What is being asked: When the line with "телей. В результате" appears below, start repeating lines exactly, and keep going through the line with "птимизм в отношении"; add nothing outside that span.

[Data items]

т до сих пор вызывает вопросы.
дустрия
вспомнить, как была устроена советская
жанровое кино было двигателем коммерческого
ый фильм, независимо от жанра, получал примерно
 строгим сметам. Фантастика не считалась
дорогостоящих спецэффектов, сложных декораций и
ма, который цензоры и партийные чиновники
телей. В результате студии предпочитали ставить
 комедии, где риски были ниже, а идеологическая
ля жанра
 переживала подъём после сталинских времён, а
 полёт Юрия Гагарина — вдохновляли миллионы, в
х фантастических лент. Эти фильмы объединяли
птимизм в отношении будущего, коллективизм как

* * *

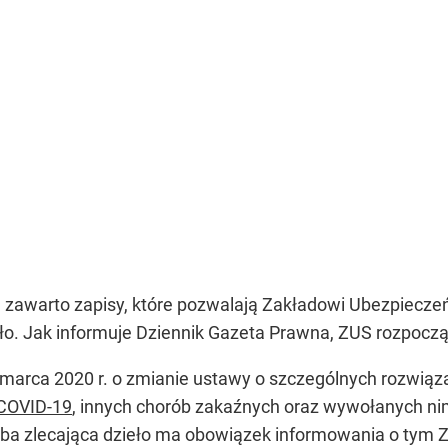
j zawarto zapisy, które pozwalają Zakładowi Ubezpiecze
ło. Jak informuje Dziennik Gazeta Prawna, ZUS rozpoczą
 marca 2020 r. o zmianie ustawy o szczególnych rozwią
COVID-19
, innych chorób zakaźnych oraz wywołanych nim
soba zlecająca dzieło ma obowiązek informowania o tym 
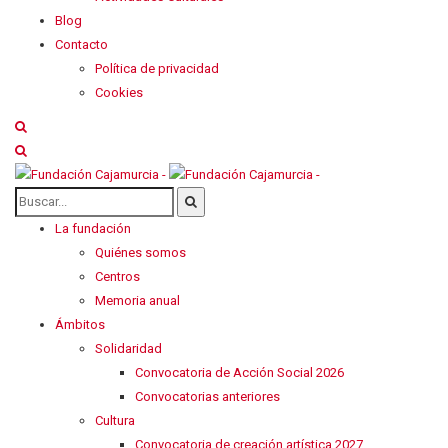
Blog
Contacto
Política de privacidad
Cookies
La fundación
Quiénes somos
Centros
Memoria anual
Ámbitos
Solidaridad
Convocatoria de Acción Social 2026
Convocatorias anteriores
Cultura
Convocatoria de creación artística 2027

==

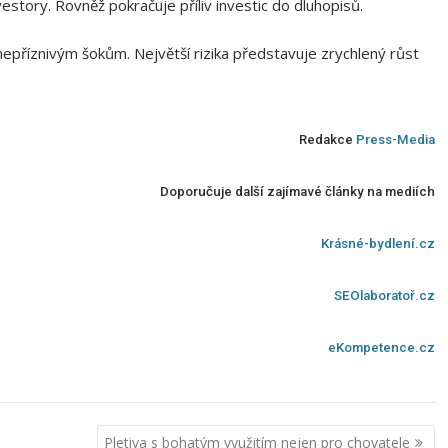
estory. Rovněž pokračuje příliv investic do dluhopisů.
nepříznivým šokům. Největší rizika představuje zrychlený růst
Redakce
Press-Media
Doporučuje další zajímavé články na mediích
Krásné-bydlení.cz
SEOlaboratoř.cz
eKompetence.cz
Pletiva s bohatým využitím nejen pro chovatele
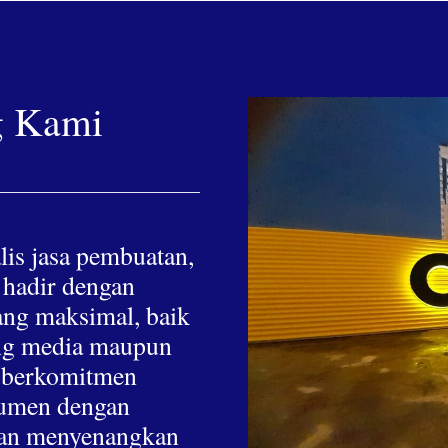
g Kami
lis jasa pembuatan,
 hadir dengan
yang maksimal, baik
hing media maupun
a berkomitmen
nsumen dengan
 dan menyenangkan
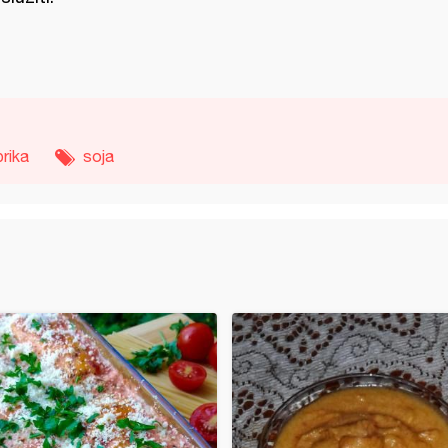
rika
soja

Response to this exercise:
телей. В результате студии предпочитали ставить
 комедии, где риски были ниже, а идеологическая
ля жанра
 переживала подъём после сталинских времён, а
 полёт Юрия Гагарина — вдохновляли миллионы, в
х фантастических лент. Эти фильмы объединяли
птимизм в отношении будущего, коллективизм как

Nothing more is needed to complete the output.